SOURCE INFORMATION:
★ ★ ★ ★ ★

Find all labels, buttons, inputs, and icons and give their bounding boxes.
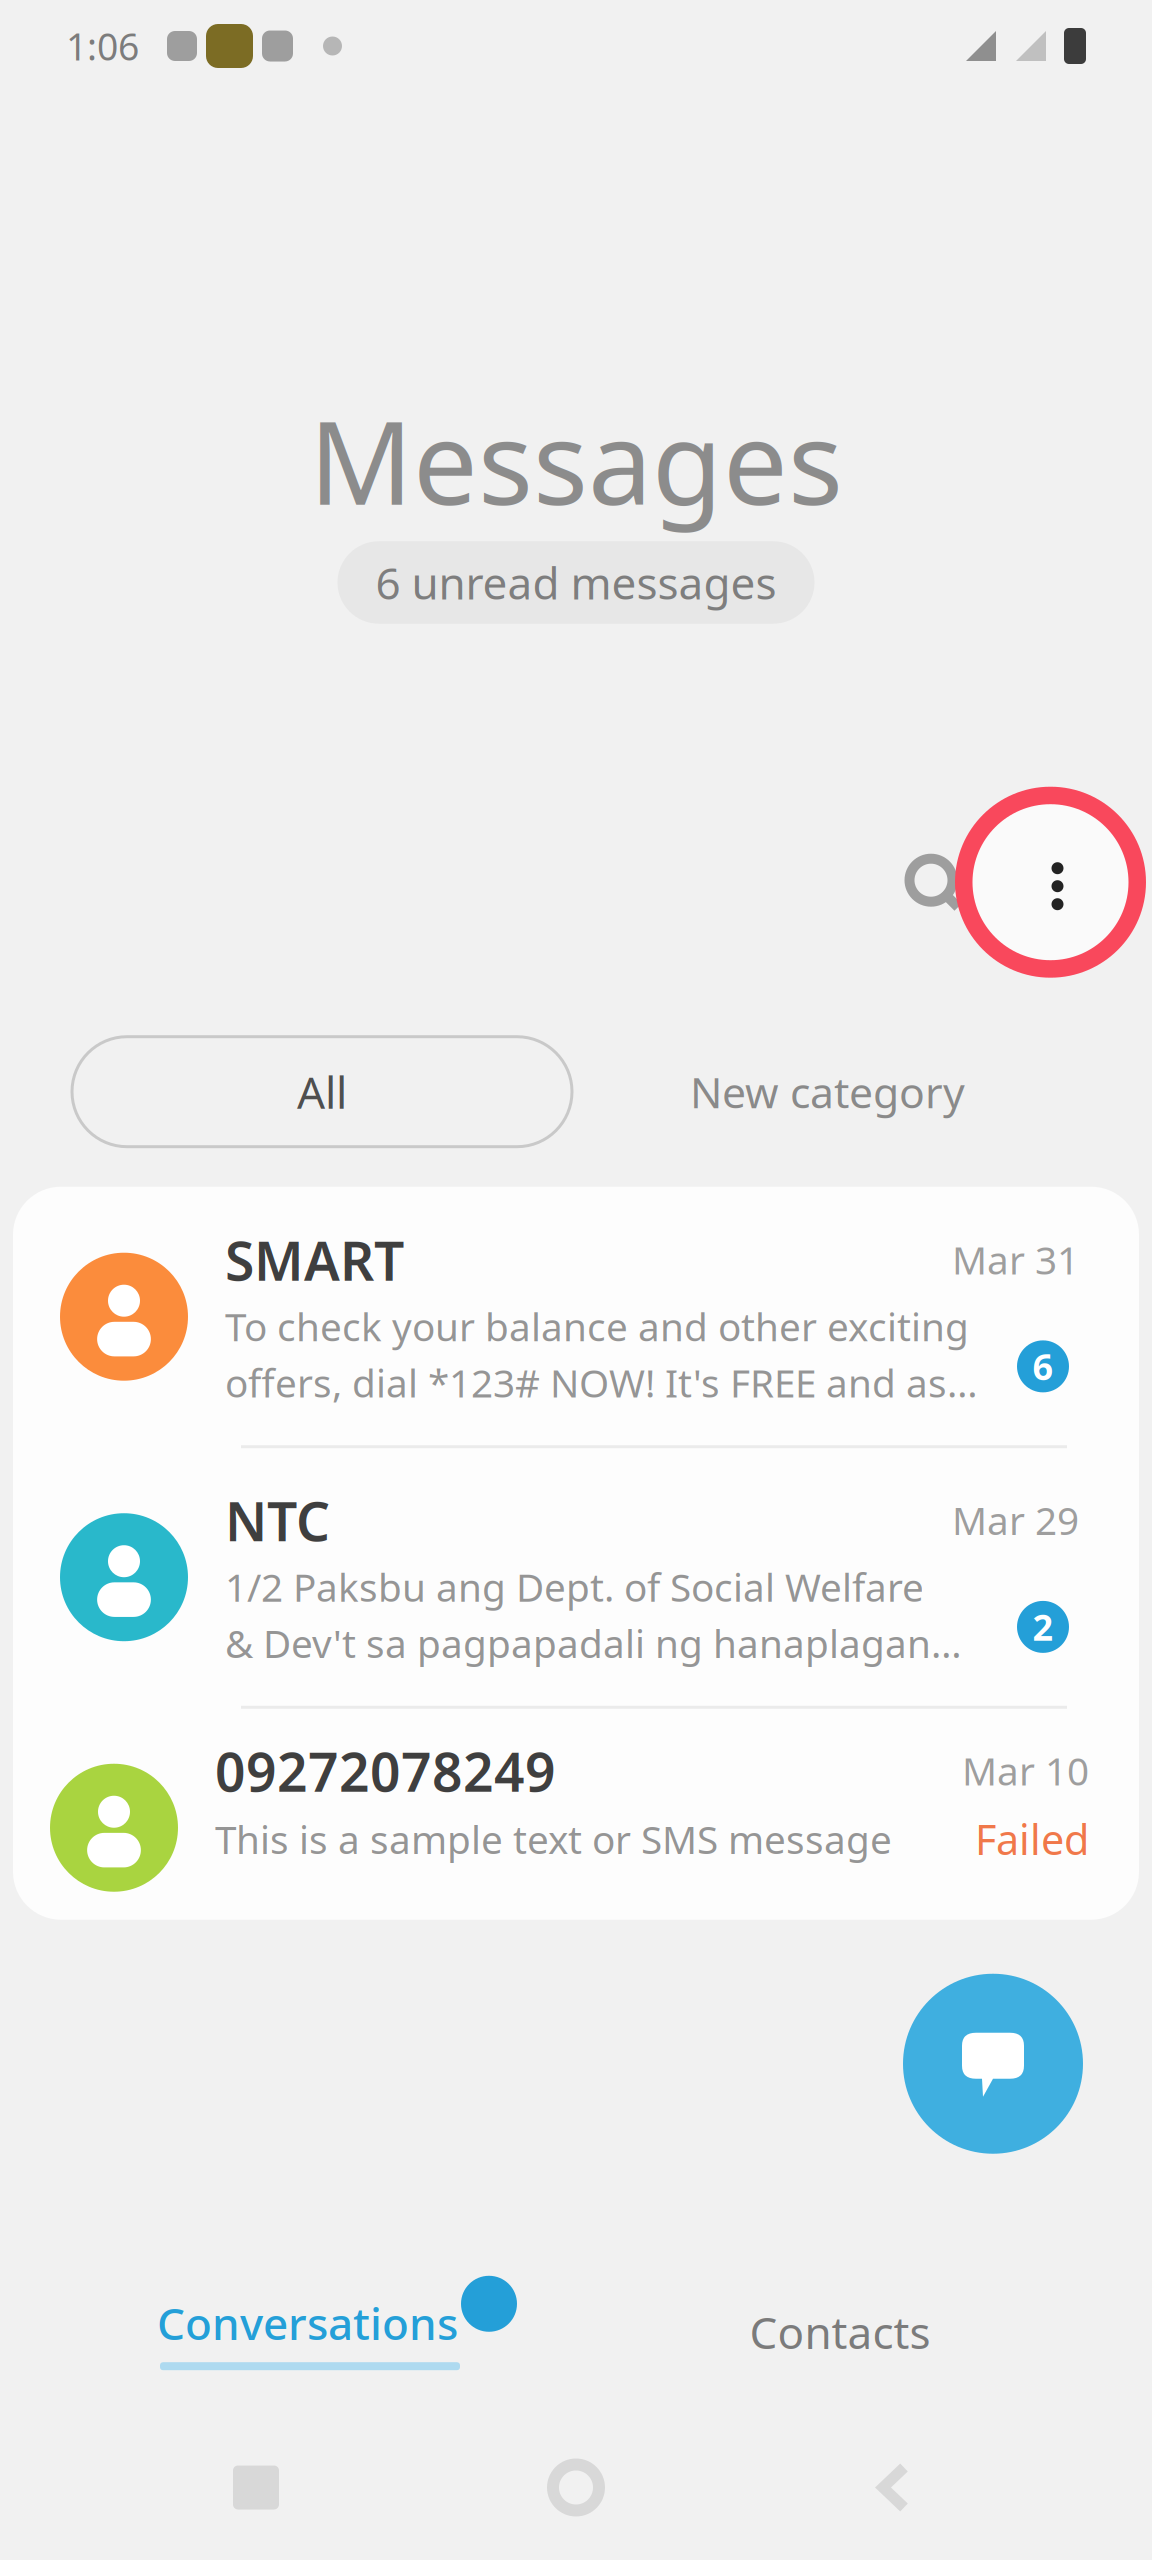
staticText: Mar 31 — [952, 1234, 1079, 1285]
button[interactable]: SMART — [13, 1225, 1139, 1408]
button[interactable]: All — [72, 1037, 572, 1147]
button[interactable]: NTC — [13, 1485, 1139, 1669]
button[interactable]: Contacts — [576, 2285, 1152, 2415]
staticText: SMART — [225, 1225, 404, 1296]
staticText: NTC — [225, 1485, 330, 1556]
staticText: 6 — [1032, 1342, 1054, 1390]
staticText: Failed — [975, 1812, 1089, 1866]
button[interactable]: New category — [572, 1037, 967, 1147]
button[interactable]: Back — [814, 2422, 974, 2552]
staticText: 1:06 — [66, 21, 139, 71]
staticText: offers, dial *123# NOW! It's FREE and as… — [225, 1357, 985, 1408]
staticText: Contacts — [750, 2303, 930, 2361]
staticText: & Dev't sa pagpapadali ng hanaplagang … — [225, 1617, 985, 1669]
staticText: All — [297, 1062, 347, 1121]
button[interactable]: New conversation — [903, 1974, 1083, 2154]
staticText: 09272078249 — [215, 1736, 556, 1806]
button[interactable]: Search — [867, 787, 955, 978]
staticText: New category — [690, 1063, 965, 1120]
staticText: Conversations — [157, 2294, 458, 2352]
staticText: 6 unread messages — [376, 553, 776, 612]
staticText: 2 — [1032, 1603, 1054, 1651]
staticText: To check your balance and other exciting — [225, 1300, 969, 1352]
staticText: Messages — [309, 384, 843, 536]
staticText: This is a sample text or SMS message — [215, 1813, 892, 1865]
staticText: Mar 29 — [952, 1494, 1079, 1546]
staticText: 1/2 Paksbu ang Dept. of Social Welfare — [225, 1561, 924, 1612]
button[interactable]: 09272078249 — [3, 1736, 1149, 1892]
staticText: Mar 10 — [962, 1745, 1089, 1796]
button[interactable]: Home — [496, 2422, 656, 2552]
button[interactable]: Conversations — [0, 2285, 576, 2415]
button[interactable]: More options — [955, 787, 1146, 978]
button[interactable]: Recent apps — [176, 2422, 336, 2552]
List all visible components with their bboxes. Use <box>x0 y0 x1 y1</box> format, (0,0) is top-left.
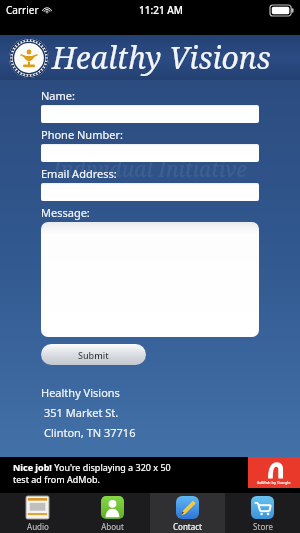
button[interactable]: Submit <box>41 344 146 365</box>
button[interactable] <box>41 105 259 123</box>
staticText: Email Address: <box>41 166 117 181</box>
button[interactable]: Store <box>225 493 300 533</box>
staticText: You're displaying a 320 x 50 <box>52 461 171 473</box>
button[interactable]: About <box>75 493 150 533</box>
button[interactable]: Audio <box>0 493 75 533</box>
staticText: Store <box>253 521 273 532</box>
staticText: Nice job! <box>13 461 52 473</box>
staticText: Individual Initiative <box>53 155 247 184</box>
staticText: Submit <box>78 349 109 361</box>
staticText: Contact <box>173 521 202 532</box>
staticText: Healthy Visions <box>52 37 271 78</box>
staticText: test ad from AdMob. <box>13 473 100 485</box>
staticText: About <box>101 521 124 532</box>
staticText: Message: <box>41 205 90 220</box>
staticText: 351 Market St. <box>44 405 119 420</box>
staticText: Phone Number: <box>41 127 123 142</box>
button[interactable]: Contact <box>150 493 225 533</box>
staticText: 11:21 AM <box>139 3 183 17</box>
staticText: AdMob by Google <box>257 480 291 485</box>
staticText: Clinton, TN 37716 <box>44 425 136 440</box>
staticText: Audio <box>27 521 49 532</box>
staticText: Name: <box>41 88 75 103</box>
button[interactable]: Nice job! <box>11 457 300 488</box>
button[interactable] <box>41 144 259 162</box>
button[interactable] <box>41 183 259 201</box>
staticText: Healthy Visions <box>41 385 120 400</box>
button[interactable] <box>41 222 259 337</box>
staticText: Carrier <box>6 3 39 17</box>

★ ★ ★ ★ ★

EXERCISE: Once you have found every line above holding the word "Audio", copy those lines.

ANSWER SPACE:
button[interactable]: Audio <box>0 493 75 533</box>
staticText: Audio <box>27 521 49 532</box>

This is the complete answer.